Das neue WeinLetter-Format "Drei Fragen an...": Gut, das drängt sich bei Bernulf Schlauchs "Holunderzauber" geradezu auf. Warum ist das kein Sekt? Wie ordnen sich alkoholarme wein-ähnliche Getränke dann ein? Michael Else ist einer der besten Weinrechtsexperten Deutschlands. Hier klärt er auf!

von Michael Else

  • 1. Bernulf Schlauch produziert leichtprozentigen "Sekt" aus Holunderblüten nach einer Art Champagnerverfahren - darf sein Getränk aber weder Sekt noch Schaumwein nennen. Warum?
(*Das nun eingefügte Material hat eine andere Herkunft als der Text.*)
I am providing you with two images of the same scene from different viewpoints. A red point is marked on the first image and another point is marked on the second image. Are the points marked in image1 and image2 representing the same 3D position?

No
An jedes Getränk werden rechtliche Anforderungen gestellt. Welche dies sind, richtet sich nach der Kategorie, die das Getränk erfüllen soll. Wein und Schaumwein bilden zum Beispiel jeweils eine eigene Erzeugniskategorie. Werden alle Voraussetzungen erfüllt, dann muss der jeweilige Name der Kategorie auch auf dem Etikett verwendet werden. Nur so erkennt man auf den ersten Blick, um welches Erzeugnis es sich handelt. Das ist EU-Recht.

So grundlegend wie einfach ist die Vorschrift, dass alle Erzeugnisse im Sinne des Weinrechts immer aus Weintrauben hergestellt werden müssen. Dies steht mit dem Schutz vor Irreführung und dem Verbot der Nachahmung in Zusammenhang. Nur wenn die Rechtsvorschriften der EU ausdrücklich Ausnahmen zulassen, dürfen auch andere Getränke als Wein oder Schaumwein bezeichnet werden. Und eine solche Vorschrift gibt es, die in Deutschland mit der Alkoholhaltige-Getränke-Verordnung (AGeV) umgesetzt ist. Für einen Eindruck gebe ich einen Auszug wieder:

„Weinähnliche Getränke sind alkoholhaltige Getränke, die durch teilweise oder vollständige alkoholische Gärung aus Fruchtsaft, Fruchtmark, jeweils auch in konzentrierter Form, oder Maische von frischen oder mit Kälte haltbar gemachten Früchten, auch in Mischung miteinander, oder aus frischen oder mit Kälte haltbar gemachten Rhabarberstängeln, aus Malzauszügen oder aus Honig sowie im Übrigen nach Maßgabe der Verkehrsauffassung hergestellt werden.“

Für Früchte kommt nur Schaumwein in Frage

Ähnlich werden auch perlweinähnliche und schaumweinähnliche Getränke definiert, die auch alkoholfrei oder alkoholreduziert sein dürfen. Solche Getränke dürfen als Wein oder Schaumwein bezeichnet werden. Erforderlich ist dann nur, dass der Name des Ausgangsstoffs genannt wird, also etwa „Honigwein“ oder „Birnenschaumwein“. Es geht also vorrangig um Obstweine.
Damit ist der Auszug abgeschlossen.